Top of ENTRIES PROVIDED

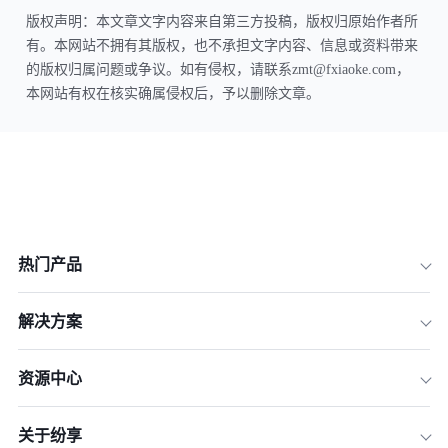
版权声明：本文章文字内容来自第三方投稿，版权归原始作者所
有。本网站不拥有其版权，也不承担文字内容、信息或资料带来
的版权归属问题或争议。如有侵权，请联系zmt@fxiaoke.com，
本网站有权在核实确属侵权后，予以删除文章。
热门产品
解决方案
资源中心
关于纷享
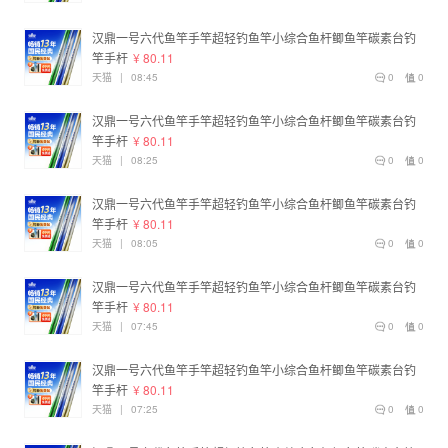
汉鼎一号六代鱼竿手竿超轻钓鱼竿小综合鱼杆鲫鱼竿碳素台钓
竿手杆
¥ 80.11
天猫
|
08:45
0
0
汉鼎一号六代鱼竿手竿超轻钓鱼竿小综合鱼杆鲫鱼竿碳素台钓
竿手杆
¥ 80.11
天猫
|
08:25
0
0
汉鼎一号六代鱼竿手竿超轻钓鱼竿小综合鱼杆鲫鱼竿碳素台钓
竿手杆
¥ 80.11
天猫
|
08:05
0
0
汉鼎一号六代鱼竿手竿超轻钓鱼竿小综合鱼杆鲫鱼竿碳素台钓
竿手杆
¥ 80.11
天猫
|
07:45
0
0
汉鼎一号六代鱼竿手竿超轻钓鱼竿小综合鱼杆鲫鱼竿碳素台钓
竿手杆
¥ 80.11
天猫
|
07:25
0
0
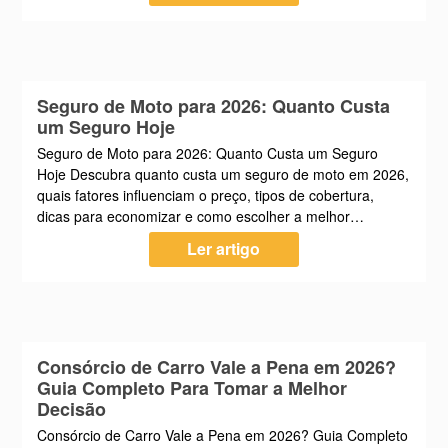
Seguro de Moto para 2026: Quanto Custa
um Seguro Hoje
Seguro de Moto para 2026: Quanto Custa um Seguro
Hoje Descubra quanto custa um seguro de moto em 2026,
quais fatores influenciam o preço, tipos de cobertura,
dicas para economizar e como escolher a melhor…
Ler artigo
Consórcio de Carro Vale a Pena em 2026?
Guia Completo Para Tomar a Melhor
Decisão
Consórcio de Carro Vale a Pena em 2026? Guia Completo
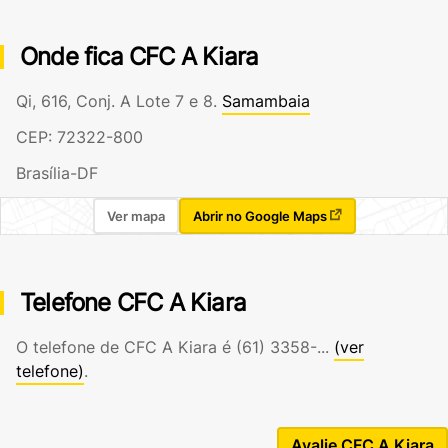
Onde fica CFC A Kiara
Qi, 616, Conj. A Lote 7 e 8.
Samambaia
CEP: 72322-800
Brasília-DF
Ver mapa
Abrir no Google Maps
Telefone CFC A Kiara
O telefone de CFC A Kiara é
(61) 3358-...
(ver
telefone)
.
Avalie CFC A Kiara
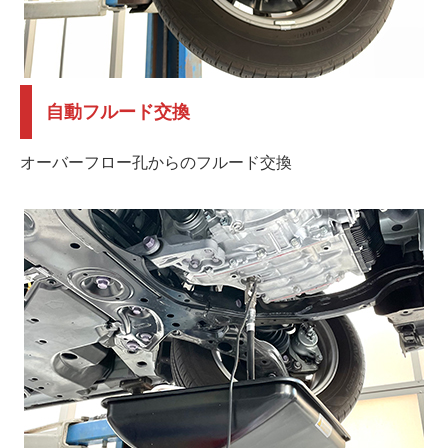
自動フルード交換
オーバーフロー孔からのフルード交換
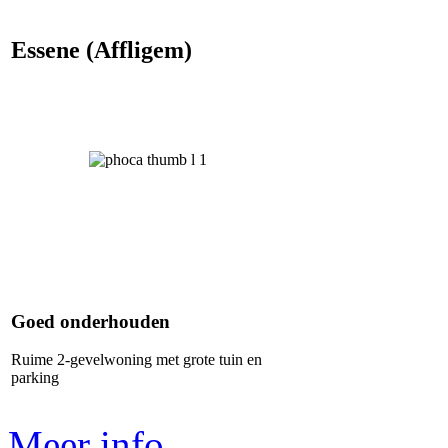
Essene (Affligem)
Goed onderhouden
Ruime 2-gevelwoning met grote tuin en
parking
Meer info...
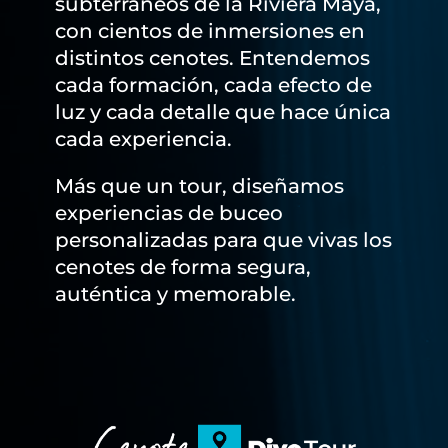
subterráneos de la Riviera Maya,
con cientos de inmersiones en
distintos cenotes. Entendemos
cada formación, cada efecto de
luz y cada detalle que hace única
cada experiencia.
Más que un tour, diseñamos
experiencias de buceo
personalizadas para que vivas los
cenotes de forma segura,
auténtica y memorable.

Bottom of ENTRIES PROVIDED

*WHAT YOU SHOULD DO*: All lines from the one with "experiencias de buceo" to the end of the entries above are to be written out exactly, the first and last included.

*COMPLETED TASK*:
experiencias de buceo
personalizadas para que vivas los
cenotes de forma segura,
auténtica y memorable.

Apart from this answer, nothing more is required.